The Design Research, Writing, and Criticism program at the School of Visual Arts in New York City is a one year journey through the practice of analyzing and critiquing design for both academic audiences and the general public. Recently reconfigured from a two-year MFA that focused on criticism, the program is finding ways to be both more accessible to practicing professionals and more forward thinking about the place of research and criticism in today’s design world. I entered the program intent on improving my writing skills and left with a sharper understanding of my own proclivities around design, not to mention a thesis project that I’m totally in love with.

Derek and Hortense in the classroom.

Why I went

I flirted with grad programs for upwards of five years before applying. As much as I love hands-on, tinkery, makery endeavors, the irreplaceable contributions I make to projects are primary research, strategic thinking, and imaginative leaps, so best to get a degree that would push those skills. (Take for example my experience in the School for Poetic Computation. I loved being a student, but my ongoing involvement is not through writing code but as a member of the Steering Committee for the school itself.)

I couldn’t wholly put aside the idea of working on a craft though, so the Design Research, Writing, and Criticism program won out over other programs for its focus on teaching quality writing. Despite any talent I have with words, baggage around growing up with stealth dyslexia dogs me to this day. Stealth dyslexia develops in smart kids who aren’t debilitatingly dyslexic when they are left to their own devices to get through traditional, primary school education. We create jerry-rigged mental hacks to get by and hide the fact that we are working double-time to keep up. We can hide it even from ourselves. Stealth dyslexics are notoriously good at persevering in the face of uncertainty and thriving in systems that aren’t designed to accommodate them. This is why it can be so humiliating when small errors with the “easy” stuff, like spelling, betray people’s confidence in our ability to do complex, demanding work.
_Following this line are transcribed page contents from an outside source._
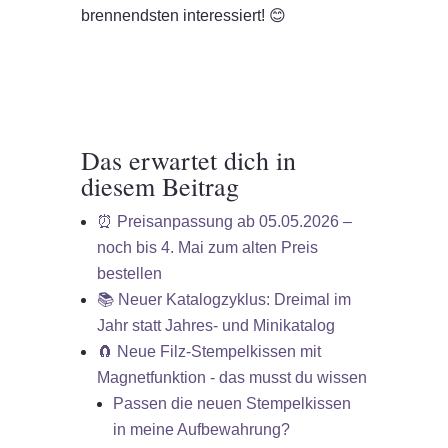
brennendsten interessiert! 😊
Das erwartet dich in
diesem Beitrag
⏰ Preisanpassung ab 05.05.2026 –
noch bis 4. Mai zum alten Preis
bestellen
📚 Neuer Katalogzyklus: Dreimal im
Jahr statt Jahres- und Minikatalog
🧲 Neue Filz-Stempelkissen mit
Magnetfunktion - das musst du wissen
Passen die neuen Stempelkissen
in meine Aufbewahrung?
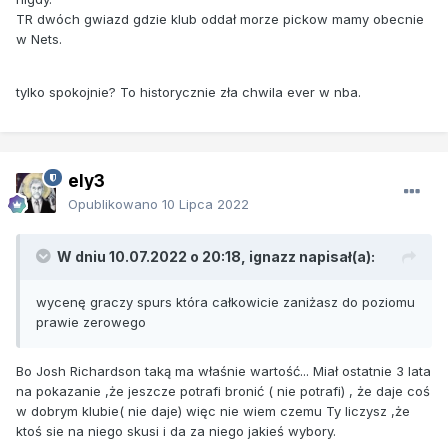
TR dwóch gwiazd gdzie klub oddał morze pickow mamy obecnie
w Nets.
tylko spokojnie? To historycznie zła chwila ever w nba.
ely3
Opublikowano
10 Lipca 2022
W dniu 10.07.2022 o 20:18,
ignazz
napisał(a):
wycenę graczy spurs która całkowicie zaniżasz do poziomu
prawie zerowego
Bo Josh Richardson taką ma właśnie wartość... Miał ostatnie 3 lata
na pokazanie ,że jeszcze potrafi bronić ( nie potrafi) , że daje coś
w dobrym klubie( nie daje) więc nie wiem czemu Ty liczysz ,że
ktoś sie na niego skusi i da za niego jakieś wybory.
Personal frustration with the emotional baggage of my stealth dyslexia mounted until I ran toward my fears by applying to a writing program. Even though no one at the program has an in-depth perspective on dyslexia, I hoped that confronting writing head on would force me to understand my cognitive style more thoroughly.

What I did

To succeed in a short graduate program, it was paramount to walk in the door with a thesis project in mind. I knew I wanted to study experience design, especially experiences that required active participation and some sort of relinquishing of control on the part of the guests. I further narrowed down the range of experiences by focusing on those that offered the potential for human enrichment and transformation. After surveying game design, anthropology, sociology, and psychology texts in the first-semester literature review, I identified four broad areas of any social experience with transformative potential. I then applied this lens to sex parties, funerals, and wilderness trips to discover what high-level design decisions need to be made when exposing people to primal risk in a caring way.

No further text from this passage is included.